In vivo Display Technology for the Isolation of Antimicrobial Peptides
Professor Philip R. Cunningham, Ph.D.
Department of Biological Sciences @ Wayne State University
Interest in peptides as antimicrobial agents has increased dramatically in recent years, driven primarily by the development of new technologies for producing, screening and analyzing peptides coupled with a greater understanding of the nature of peptide-ligand interactions. The Cunningham lab has invented a new genetic method called In vivo Display (IVD) technology that has fostered the discovery of over one hundred novel peptides with potent broad-spectrum antimicrobial activity.
IVD was developed to identify peptides that inhibit critical processes in the cytoplasm and/or the periplasm and may therefore be used to identify novel antimicrobials. This technology fills a critical gap in the identification of novel peptides with antimicrobial activity:
1) No target bias; any peptide that inhibits bacterial growth for any reason may be identified without prior knowledge of the target.
2) The screen is performed in vivo; inhibitory peptides identified using IVD are by definition, active under physiological conditions, providing assurance that peptides isolated using this technology will be effective within their target cells.
3) Expression of the peptide occurs within the cell; peptides do not need to cross the outer membrane to reach their targets during the initial screen.
4) Expression of the peptides may be monitored in situ.
IVD was specifically developed to address the limitations of in vitro methods like phage display and ribosome display.

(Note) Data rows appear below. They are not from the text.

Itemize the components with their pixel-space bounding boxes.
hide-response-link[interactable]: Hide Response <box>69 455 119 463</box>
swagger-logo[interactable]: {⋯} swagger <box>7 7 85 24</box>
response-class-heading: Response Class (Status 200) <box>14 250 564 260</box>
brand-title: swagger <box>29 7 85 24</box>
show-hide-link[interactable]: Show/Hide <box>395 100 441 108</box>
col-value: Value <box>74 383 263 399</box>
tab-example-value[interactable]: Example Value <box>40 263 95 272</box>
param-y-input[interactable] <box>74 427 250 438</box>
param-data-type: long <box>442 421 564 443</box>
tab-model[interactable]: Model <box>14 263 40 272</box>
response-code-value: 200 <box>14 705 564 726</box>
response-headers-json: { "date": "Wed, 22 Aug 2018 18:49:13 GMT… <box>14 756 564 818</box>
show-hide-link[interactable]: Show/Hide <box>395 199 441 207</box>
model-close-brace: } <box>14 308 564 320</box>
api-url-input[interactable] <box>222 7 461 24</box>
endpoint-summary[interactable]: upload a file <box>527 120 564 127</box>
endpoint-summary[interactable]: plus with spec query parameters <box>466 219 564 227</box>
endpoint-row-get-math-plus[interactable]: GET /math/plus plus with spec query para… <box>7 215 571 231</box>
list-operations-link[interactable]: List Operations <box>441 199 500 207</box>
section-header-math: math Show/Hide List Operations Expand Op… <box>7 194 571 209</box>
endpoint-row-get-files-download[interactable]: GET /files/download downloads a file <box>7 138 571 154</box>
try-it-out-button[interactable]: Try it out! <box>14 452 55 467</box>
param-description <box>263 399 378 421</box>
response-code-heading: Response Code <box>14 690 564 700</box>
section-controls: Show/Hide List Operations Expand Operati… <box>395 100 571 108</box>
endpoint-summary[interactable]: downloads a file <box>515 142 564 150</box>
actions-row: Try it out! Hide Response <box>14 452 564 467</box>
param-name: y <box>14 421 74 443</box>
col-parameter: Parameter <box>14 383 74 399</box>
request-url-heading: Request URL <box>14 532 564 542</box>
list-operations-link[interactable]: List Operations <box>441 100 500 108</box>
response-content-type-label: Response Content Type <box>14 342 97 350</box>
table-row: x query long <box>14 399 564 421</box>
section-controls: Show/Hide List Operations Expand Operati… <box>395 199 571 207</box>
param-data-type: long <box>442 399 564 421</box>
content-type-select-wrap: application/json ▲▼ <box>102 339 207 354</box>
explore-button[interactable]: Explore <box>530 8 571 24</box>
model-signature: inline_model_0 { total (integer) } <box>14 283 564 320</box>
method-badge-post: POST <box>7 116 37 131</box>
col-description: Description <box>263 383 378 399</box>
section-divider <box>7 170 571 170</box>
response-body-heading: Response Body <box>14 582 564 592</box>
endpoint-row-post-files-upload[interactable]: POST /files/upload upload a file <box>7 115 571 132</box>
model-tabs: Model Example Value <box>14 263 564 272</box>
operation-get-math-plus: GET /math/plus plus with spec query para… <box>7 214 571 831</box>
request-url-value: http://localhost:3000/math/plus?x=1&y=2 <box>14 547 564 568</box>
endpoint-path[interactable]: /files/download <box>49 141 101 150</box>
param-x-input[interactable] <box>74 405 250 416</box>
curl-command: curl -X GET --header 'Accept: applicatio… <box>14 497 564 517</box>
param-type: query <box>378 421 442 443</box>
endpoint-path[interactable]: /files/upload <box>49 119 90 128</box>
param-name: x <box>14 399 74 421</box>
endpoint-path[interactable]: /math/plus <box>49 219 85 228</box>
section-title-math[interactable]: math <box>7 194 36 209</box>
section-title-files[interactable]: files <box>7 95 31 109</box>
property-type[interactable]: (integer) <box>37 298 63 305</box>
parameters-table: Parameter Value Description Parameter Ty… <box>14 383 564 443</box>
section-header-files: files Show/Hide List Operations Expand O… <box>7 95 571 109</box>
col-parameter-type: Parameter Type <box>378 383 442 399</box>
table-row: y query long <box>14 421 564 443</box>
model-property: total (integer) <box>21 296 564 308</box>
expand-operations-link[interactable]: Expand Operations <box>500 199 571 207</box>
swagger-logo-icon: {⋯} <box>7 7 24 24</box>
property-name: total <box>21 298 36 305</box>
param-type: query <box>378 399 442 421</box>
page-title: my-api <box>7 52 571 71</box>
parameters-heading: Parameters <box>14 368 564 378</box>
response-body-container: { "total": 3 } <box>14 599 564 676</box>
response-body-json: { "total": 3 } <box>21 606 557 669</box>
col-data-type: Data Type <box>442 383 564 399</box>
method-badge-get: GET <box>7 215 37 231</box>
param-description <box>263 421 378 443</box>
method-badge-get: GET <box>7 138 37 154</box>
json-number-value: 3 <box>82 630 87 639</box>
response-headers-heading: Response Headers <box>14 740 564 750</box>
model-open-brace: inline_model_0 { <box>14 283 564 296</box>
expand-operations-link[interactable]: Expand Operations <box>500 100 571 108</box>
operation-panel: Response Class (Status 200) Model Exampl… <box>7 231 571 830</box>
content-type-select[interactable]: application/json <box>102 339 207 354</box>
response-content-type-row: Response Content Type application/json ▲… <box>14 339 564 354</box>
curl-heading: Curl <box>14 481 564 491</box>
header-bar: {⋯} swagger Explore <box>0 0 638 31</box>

BRIEF DESCRIPTION OF IN VITRO DISPLAY TECHNOLOGY
Peptides are isolated using one of two systems: A cytoplasmic system for isolation of peptides that specifically disrupt cytoplasmic processes and/or structures and a periplasmic system for the isolation of antimicrobial peptides that specifically target components of the periplasm. The Cunningham lab has isolated peptides that fall into all four phenotypic categories: bacteriolytic, bacteriocidal, bacteriostatic, and inhibitory.
Following the initial screens, the antimicrobial peptides are characterized using a variety of in vivo and in vitro assays and this information is used to optimize their antimicrobial activity. Optimization involves changing the amino acid sequence and using peptidomimetic and medicinal chemistry to increase the antimicrobial activity, permeability, bioavailability, etc. of the peptide leads isolated with IVD. Over 100 hundred antimicrobial peptides have been identified and sequenced using these two systems.